On the right side of the header you will find a description of the buttons and other functionalities useful during the alignment.
Then comes the table. There are two columns, for the source and target languages. A source language paragraph is automatically connected with the target language paragraph in the same row. You do not have to connect them one by one.
(These two segments are already connected to each other.)
Every paragraph has four buttons, which can be used to correct the alignment. Also, you can edit directly the text by clicking into a cell:
In certain cases, the paragraph is very long and doesn't fit completely in the cell. You can use the scrollbar to the right to view the entire text.
Now, let's see what those four buttons do.
Add a new paragraph
Suppose we have the following alignment:
You can see that the paragraph with the date is absent in the target language. You can fix that by adding a new paragraph below the first paragraph in the target language column. You add a new paragraph by clicking the green button in the cell above the insertion place. This will create a new cell with an editable text "<Add text here.>".
Then you edit the text as shown before and you're done.
Delete an existing paragraph
In some cases the alignment generates useless paragraphs, which you would rather delete.
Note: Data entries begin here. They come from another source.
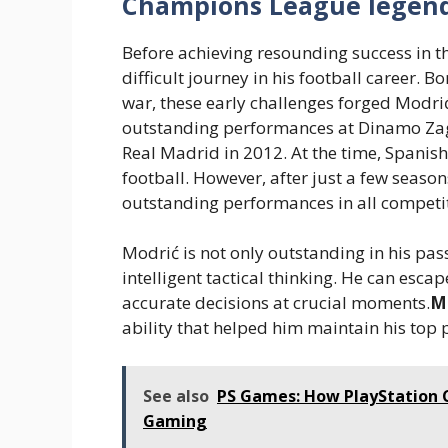
Champions League legend
Before achieving resounding success in
difficult journey in his football career. 
war, these early challenges forged Modrić’
outstanding performances at Dinamo Za
Real Madrid in 2012. At the time, Spanish
football. However, after just a few season
outstanding performances in all competi
Modrić is not only outstanding in his pas
intelligent tactical thinking. He can esc
accurate decisions at crucial moments.
M
ability that helped him maintain his top 
See also
PS Games: How PlayStation C
Gaming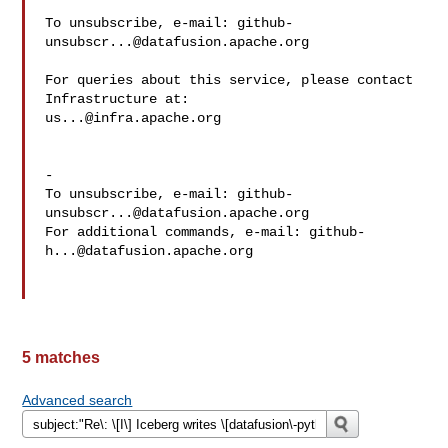
To unsubscribe, e-mail: 
github-
unsubscr...@datafusion.apache.org
For queries about this service, please contact 
us...@infra.apache.org
-

To unsubscribe, e-mail: 
github-
unsubscr...@datafusion.apache.org
For additional commands, e-mail: 
github-
h...@datafusion.apache.org
5 matches
Advanced search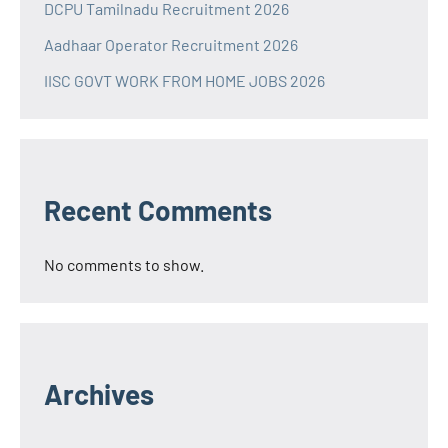
DCPU Tamilnadu Recruitment 2026
Aadhaar Operator Recruitment 2026
IISC GOVT WORK FROM HOME JOBS 2026
Recent Comments
No comments to show.
Archives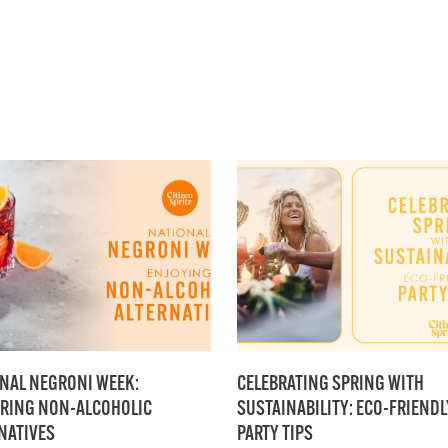
NAL NEGRONI WEEK:
CELEBRATING SPRING WITH
RING NON-ALCOHOLIC
SUSTAINABILITY: ECO-FRIENDL
NATIVES
PARTY TIPS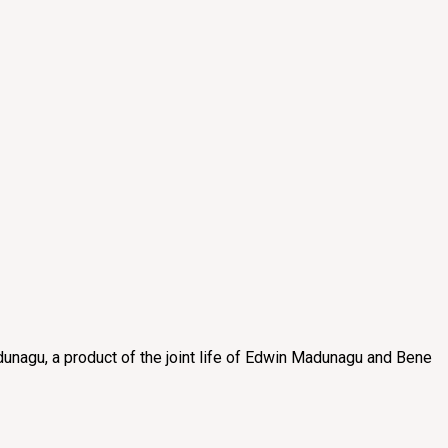
unagu, a product of the joint life of Edwin Madunagu and Bene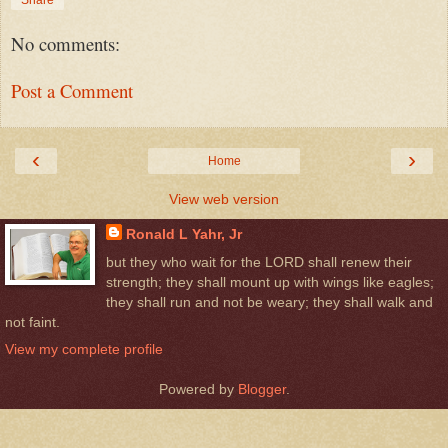
No comments:
Post a Comment
‹
›
Home
View web version
Ronald L Yahr, Jr
but they who wait for the LORD shall renew their
strength; they shall mount up with wings like eagles;
they shall run and not be weary; they shall walk and
not faint.
View my complete profile
Powered by
Blogger
.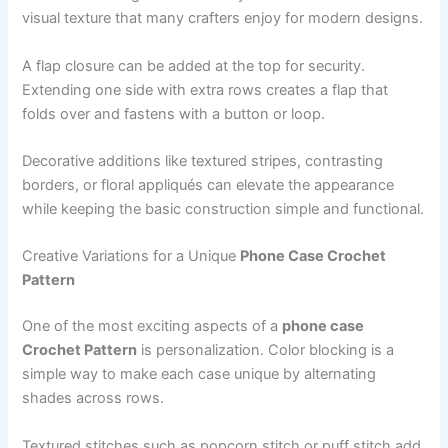
visual texture that many crafters enjoy for modern designs.
A flap closure can be added at the top for security.
Extending one side with extra rows creates a flap that
folds over and fastens with a button or loop.
Decorative additions like textured stripes, contrasting
borders, or floral appliqués can elevate the appearance
while keeping the basic construction simple and functional.
Creative Variations for a Unique
Phone Case Crochet
Pattern
One of the most exciting aspects of a
phone case
Crochet Pattern
is personalization. Color blocking is a
simple way to make each case unique by alternating
shades across rows.
Textured stitches such as popcorn stitch or puff stitch add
To do that, click the second button (the red one). The buttons will change into a confirmation dialog:
If you press "Cancel", nothing will happen. If you press "Delete", the respective paragraph will be deleted:
Merging two paragraphs
In some cases two paragraphs should be combined into one paragraph. To do that, use the purple button in the first paragraph.
You are asked to confirm the action.
If you click "Cancel", nothing happens. If you click "Merge", the two paragraphs will be combined.
Splitting a paragraph
You may also need to split large paragraphs like in the following example.
The first source language paragraph actually contains two separate sentences and we need to split it in order to align the text with the target language text. To do that, we use the orange button. We click it once to expand the cell and see the entire text. You'll see that the button changes too.
Now use your mouse to click wherever you want to split the cell into two separate cells. You would probably split the paragraphs between the words "alike." and "Coordination". After clicking between those words, you get the following outcome:
Now the texts are aligned.
If, for some reason, you change your mind before actually splitting the text, click again the "Split" button and everything returns to the previous state. If you change your mind after splitting the paragraph, use the "Merge" button to combine it back.
Saving the alignment
You have checked the alignment and everything seems to be OK. Now you can save your alignment in the TMX format by clicking on the big button at the end of the table.
The "Save alignment" button works only if the number of paragraphs in each column is equal. Otherwise, you'll get a message telling you to complete the alignment before trying to export it.
Also, don't forget that you can save an intermediate version of your alignment in progress, using the blue "Save and continue later" button at the top of the page.
Do NOT close or refresh/reload the alignment file without saving it with first, because you would lose everything you worked. Actually, you will get a warning if you try to do that.